Aksi Awkarin Menuai Berbagai Macam Kontroversi



Jakarta – Peringatan Komisi Perlindungan Anak Indonesia (KPAI) terhadap seorang remaja yang menjadi bintang di media sosial dengan nama Awkarin dinilai aktivis perempuan sebagai upaya untuk mengontrol tubuh dan seksualitas perempuan.

Aksi Awkarin Menuai Berbagai Macam Kontroversi

Namun aktivis hak perempuan, Chika Noya, mempertanyakan standar yang digunakan oleh KPAI. Kepala divisi sosial KPAI, Erlinda, menyebut unggahan Awkarin yang memiliki nama asli Karin Novilda di media sosial ‘bertentangan dengan norma yang ada dan bertentangan dengan jati diri bangsa’.

“Karena dia (Awkarin) menampilkan asusila, yang dianggap seperti hal yang biasa dan jadi gaya hidup,” ungkap Erlinda kepada wartawan, Selasa (27/09).

Asusila itu ditegaskan Erlinda, dieksploitasi Awkarin – dengan satu juta pengikut di Instagram- dalam bentuk “bahasa yang tidak layak, menampilkan sensualitas tubuhnya, dan melakukan adegan yang tidak pantas dengan pacarnya.” Awkarin menjadi pembicaraan netizen karena kerap mengunggah foto dan video yang dinilai kontroversial.

Lewat akun Instagramnya, perempuan berusia 19 tahun itu seringkali mengunggah fotonya mengenakan pakaian ‘minim.’ Awkarin juga kerap memamerkan fotonya berciuman dengan kekasihnya.

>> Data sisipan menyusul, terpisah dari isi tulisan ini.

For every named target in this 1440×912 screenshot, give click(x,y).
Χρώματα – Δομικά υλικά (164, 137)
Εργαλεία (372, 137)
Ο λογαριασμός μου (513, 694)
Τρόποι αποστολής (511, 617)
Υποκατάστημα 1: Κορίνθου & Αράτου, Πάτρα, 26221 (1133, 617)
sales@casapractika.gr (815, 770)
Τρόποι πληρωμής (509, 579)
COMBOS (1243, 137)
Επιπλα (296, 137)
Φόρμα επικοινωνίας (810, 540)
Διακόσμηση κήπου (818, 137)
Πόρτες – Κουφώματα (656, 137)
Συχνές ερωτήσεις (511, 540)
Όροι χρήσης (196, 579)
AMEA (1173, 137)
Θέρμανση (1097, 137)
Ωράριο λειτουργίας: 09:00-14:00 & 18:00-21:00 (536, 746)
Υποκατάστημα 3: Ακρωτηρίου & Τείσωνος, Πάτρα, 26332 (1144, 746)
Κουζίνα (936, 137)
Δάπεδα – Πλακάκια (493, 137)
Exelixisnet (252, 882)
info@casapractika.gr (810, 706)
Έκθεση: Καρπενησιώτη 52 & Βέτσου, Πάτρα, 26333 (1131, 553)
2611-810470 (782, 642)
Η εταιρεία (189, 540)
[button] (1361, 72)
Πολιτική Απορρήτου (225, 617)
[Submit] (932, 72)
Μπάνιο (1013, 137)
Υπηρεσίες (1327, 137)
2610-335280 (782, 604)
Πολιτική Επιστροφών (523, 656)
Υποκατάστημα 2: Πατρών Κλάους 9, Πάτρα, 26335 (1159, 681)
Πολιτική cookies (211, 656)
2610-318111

Sementara melalui channel Youtube, Awkarin dan video blog (VLOG) yang menggambarkan ‘keseharian hidupnya,’ dinilai tidak jarang mengeluarkan kata-kata kasar.

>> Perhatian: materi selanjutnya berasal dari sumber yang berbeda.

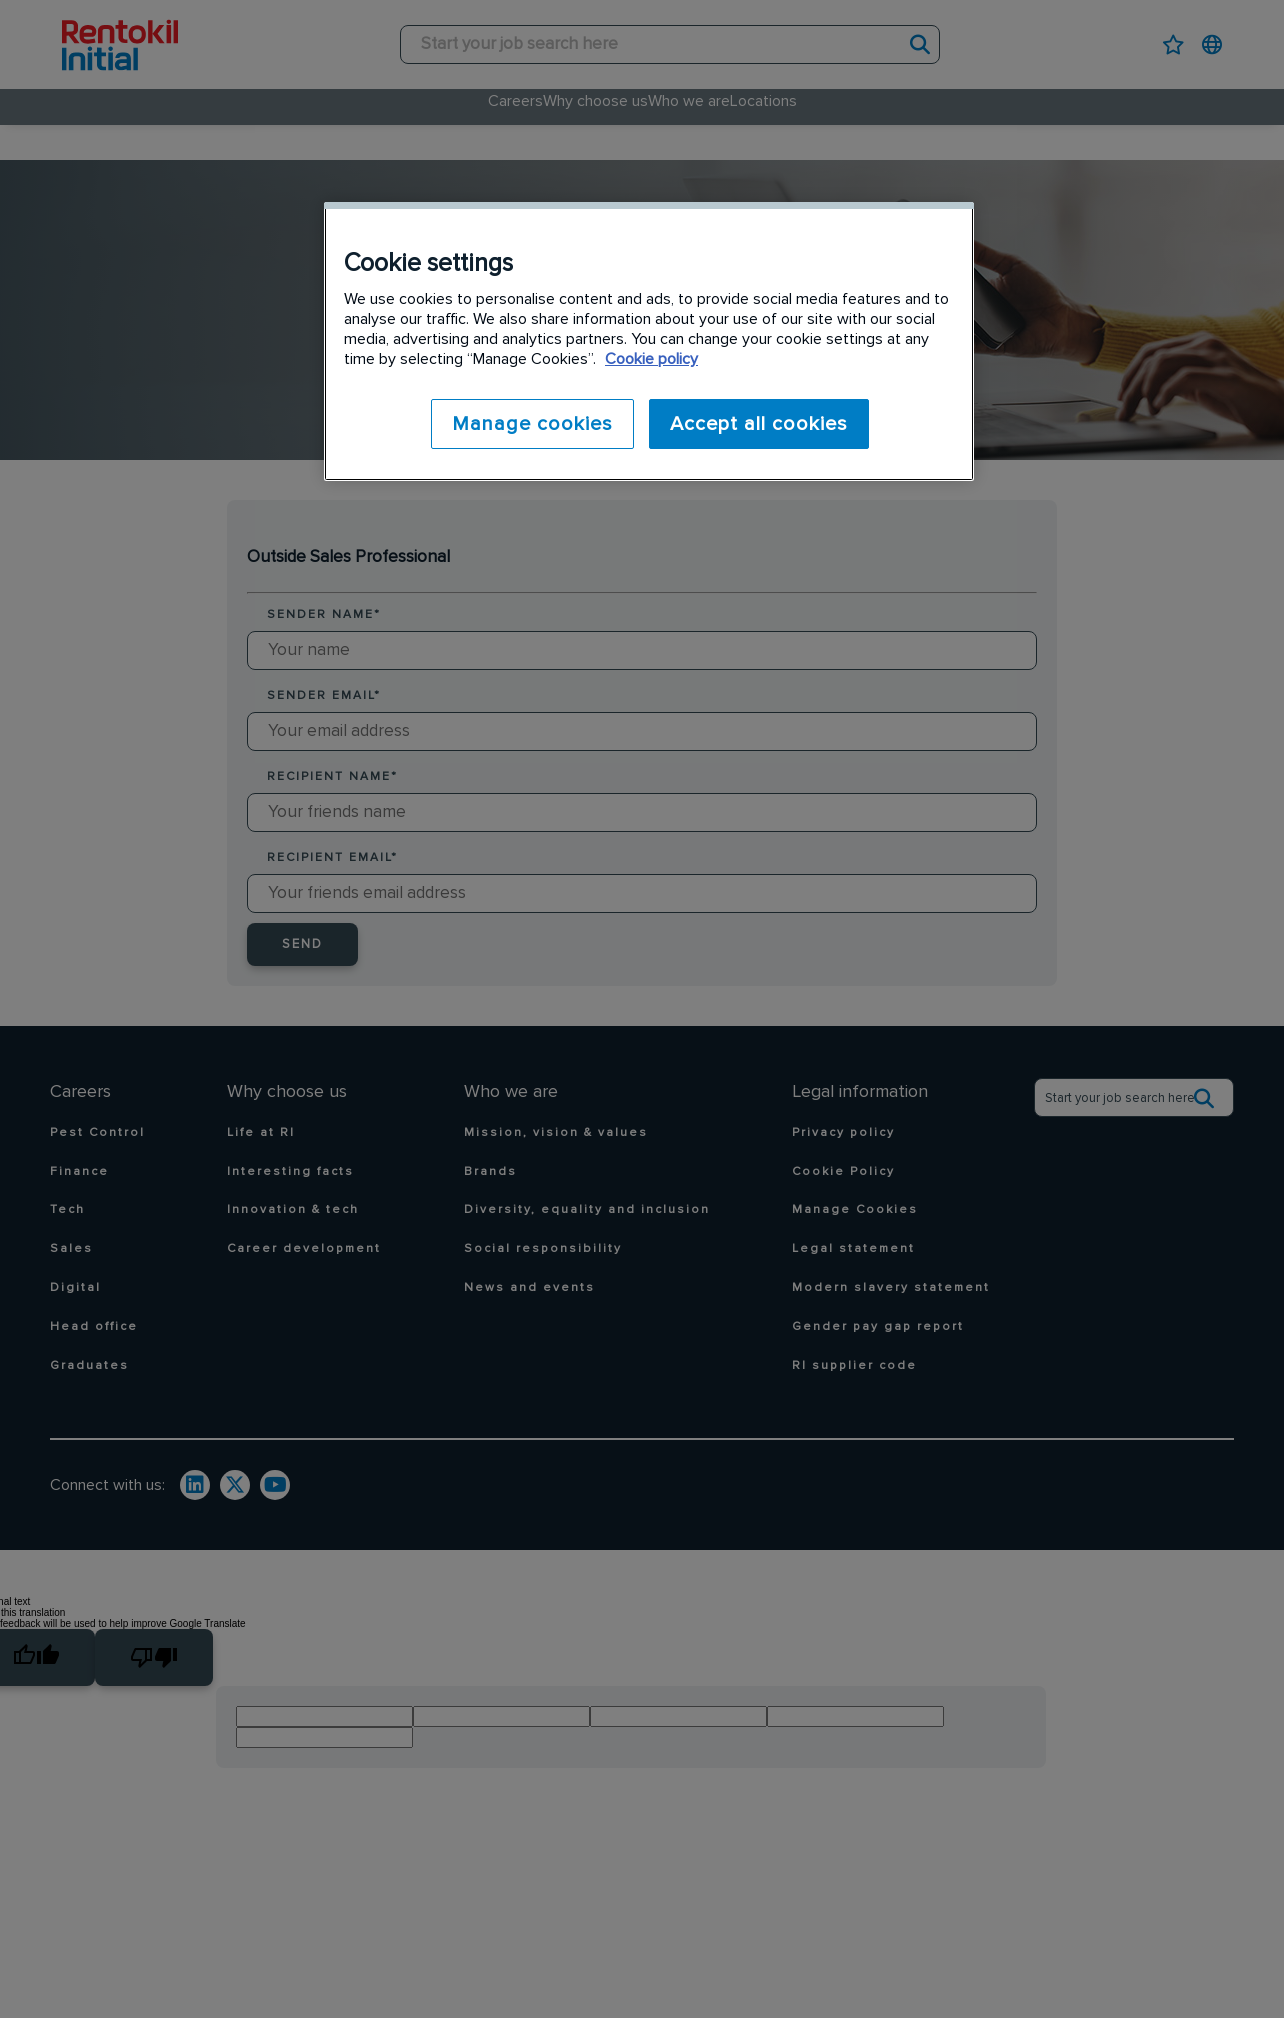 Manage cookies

“Apalagi followersnya banyak. Nanti banyak yang meniru,” tutur Erlinda.

KPAI, menurut Erlinda, telah melayangkan surat peringatan kepada orang tua dan Awkarin sendiri, untuk menghentikan unggahan yang dinilai KPAI tidak layak itu.

“(Kalau tidak dituruti) kami dorong lembaga terkait, kepolisian, untuk melakukan tindakan hukum tegas. Sementara akun medianya sendiri akan direkomendasikan untuk dimatikan,” tutup Erlinda

Aktivis perempuan, Chika Noya, menyebut tindakan KPAI tersebut sebagai upaya untuk “mengontrol tubuh dan seksualitas perempuan.”

“Kalau dibilang Awkarin berdampak buruk, lebih baik masyarakatnya yang diedukasi, daripada mengkriminalisasi orang seperti ini. Korbannya (Awkarin), anak lagi.” jelas Chika.

Chika menilai pengekangan kebebasan berekspresi tidak boleh menjadi solusi untuk apa pun.

“Kita kan tidak bisa membuat semua remaja harus sama. Misalnya semua remaja harus berjilbab, atau semua remaja harus seksi, kan tidak bisa begitu. Kalau Awkarin dianggap membahayakan anak-anak, dia sendiri kan sudah 19 tahun,” tutur Chika tegas.